Several years ago, a friend and I took a car from Portland, Oregon to New York to visit his brother who had just started his summer associateship at a big fancy law firm. We arrived on a Friday afternoon after making stops at Yellowstone and Mount Rushmore. We met his brother in his office. I was wearing flip flops at the time--I felt like a jackass with each step. Somehow his brother was able to get off at 5pm (but I think it was with the caveat that he read some 1,000 pages over the weekend), and secure the firm's card for drinks.
Long story short, I woke up in some hotel room that ate into a huge chunk of the spare change I had left after blowing as much as my graduation money as I possibly could on fireworks at various firework depots on the drive cross country (I still have a seemingly endless satchel full in my closet). But, it wasn't the money I was thinking about as I awoke. Rather, I was wondering whether I had fallen asleep in a cloud for the bed in the most inexpensive room in the very expensive hotel was the softest bed I had ever known. It felt like I had sunk into a cocoon of feather pillows and velvet.

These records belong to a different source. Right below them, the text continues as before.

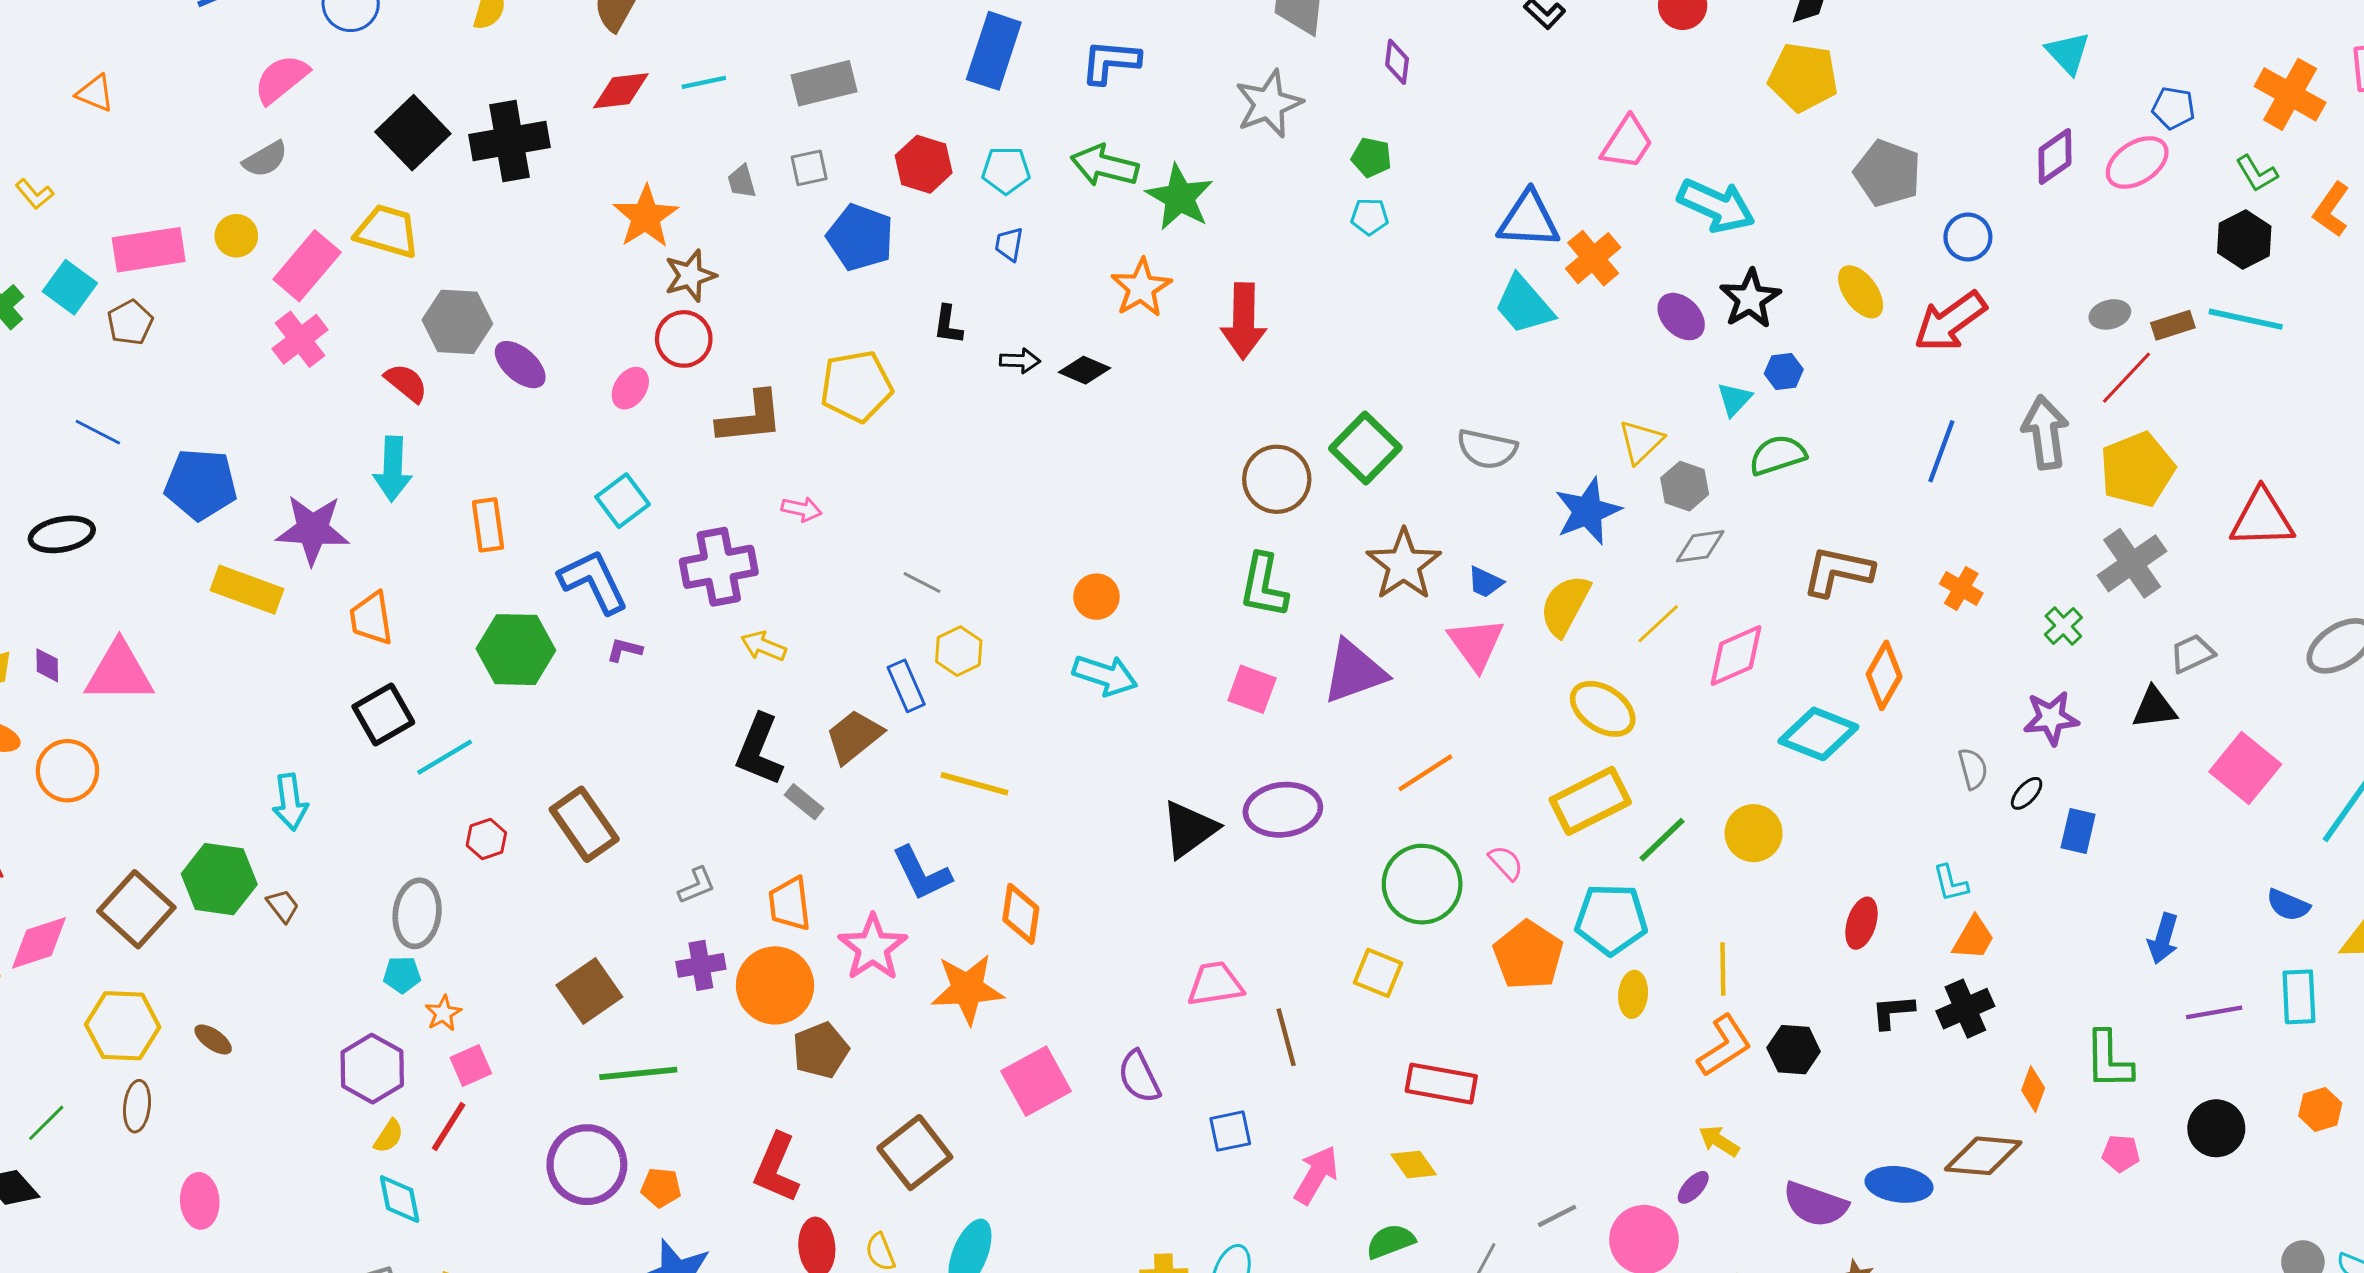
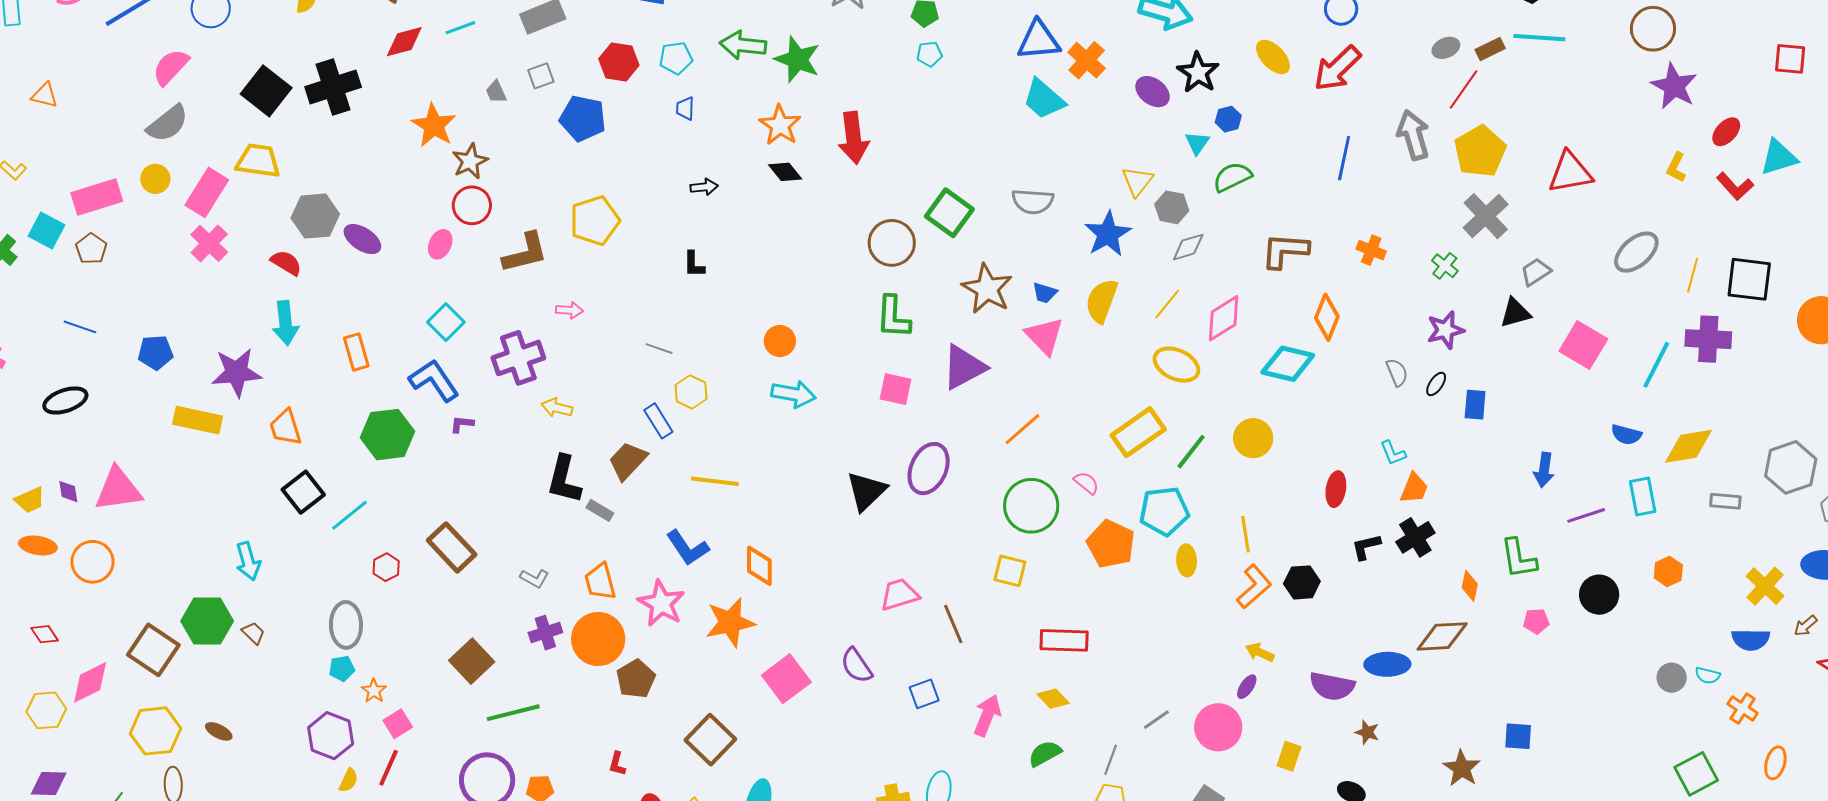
gray semicircle: (265, 159) -> (168, 124), size x1.4
black L-shape: (948, 325) -> (694, 264), moved
black diamond: (1084, 370) -> (785, 172), moved, turned 36
blue pentagon: (201, 484) -> (155, 352), size x0.7
yellow ellipse: (1603, 709) -> (1176, 365), moved
purple ellipse: (1283, 810) -> (929, 469), turned -51
gray L-shape: (697, 886) -> (535, 578), turned 60
red L-shape: (776, 1168) -> (617, 764), size x0.5

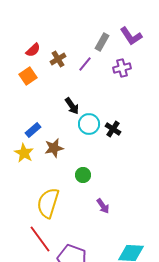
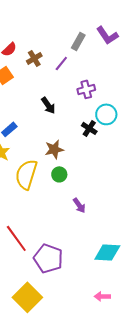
purple cross: (122, 68) -> (86, 89), moved
cyan circle: (89, 124) -> (106, 114), moved
brown star: (54, 148) -> (54, 149), moved
yellow semicircle: (48, 203) -> (26, 174), moved

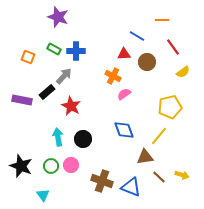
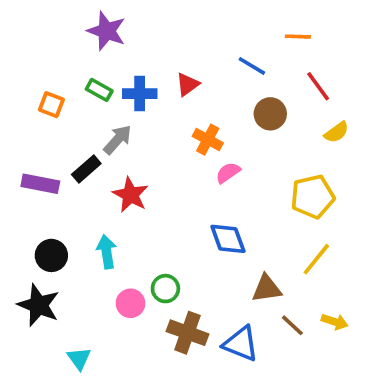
red triangle: (124, 54) -> (188, 84), moved, turned -32
yellow line: (159, 136) -> (316, 259), moved
black circle: (83, 139) -> (51, 255), moved
green circle: (51, 166) -> (165, 289), moved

Which brings me to the 5-star China hotel. I'm typing this from the Grand International Hotel in Guangzhou, my first actual 5-star experience. The service is impeccable, the restaurants are tasty, the lobby is fabulous, the rooms are well-appointed, tasteful and clean. But, the bed feels like the exact same bed I've slept on every night I've been in China--a gigantic box spring. What gives? Is this some sort of Chinese medicine thing? Are soft beds supposedly bad for people?
I might conjecture that these beds are at the heart of Chinese entrepreneurialism, ;) When I wake up in China, I never feel like sleeping in and I'm always raring to go.